Collected data:

= Beginning of Section =

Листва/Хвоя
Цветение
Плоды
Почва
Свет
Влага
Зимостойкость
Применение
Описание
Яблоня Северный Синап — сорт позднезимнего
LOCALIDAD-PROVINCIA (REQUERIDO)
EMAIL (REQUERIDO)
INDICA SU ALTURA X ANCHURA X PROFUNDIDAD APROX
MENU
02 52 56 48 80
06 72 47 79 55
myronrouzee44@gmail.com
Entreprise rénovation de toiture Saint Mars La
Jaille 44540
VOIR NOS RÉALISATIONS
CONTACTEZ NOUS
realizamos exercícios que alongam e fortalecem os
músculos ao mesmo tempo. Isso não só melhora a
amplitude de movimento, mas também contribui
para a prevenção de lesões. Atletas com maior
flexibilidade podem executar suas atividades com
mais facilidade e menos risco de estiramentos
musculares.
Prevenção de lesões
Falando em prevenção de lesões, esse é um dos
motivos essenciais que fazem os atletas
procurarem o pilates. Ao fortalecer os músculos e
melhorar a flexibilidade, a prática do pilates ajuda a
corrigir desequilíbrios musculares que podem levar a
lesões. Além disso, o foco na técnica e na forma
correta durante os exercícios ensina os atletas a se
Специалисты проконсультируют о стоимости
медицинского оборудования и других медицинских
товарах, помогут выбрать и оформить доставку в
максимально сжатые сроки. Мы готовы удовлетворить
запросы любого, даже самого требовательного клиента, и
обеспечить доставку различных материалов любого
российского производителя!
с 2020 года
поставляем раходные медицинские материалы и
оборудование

= End of Section =

TASK ITEM:
Transcribe all of the records above without altering anything.

RESPONSE TO THIS EXERCISE:
Листва/Хвоя
Цветение
Плоды
Почва
Свет
Влага
Зимостойкость
Применение
Описание
Яблоня Северный Синап — сорт позднезимнего
LOCALIDAD-PROVINCIA (REQUERIDO)
EMAIL (REQUERIDO)
INDICA SU ALTURA X ANCHURA X PROFUNDIDAD APROX
MENU
02 52 56 48 80
06 72 47 79 55
myronrouzee44@gmail.com
Entreprise rénovation de toiture Saint Mars La
Jaille 44540
VOIR NOS RÉALISATIONS
CONTACTEZ NOUS
realizamos exercícios que alongam e fortalecem os
músculos ao mesmo tempo. Isso não só melhora a
amplitude de movimento, mas também contribui
para a prevenção de lesões. Atletas com maior
flexibilidade podem executar suas atividades com
mais facilidade e menos risco de estiramentos
musculares.
Prevenção de lesões
Falando em prevenção de lesões, esse é um dos
motivos essenciais que fazem os atletas
procurarem o pilates. Ao fortalecer os músculos e
melhorar a flexibilidade, a prática do pilates ajuda a
corrigir desequilíbrios musculares que podem levar a
lesões. Além disso, o foco na técnica e na forma
correta durante os exercícios ensina os atletas a se
Специалисты проконсультируют о стоимости
медицинского оборудования и других медицинских
товарах, помогут выбрать и оформить доставку в
максимально сжатые сроки. Мы готовы удовлетворить
запросы любого, даже самого требовательного клиента, и
обеспечить доставку различных материалов любого
российского производителя!
с 2020 года
поставляем раходные медицинские материалы и
оборудование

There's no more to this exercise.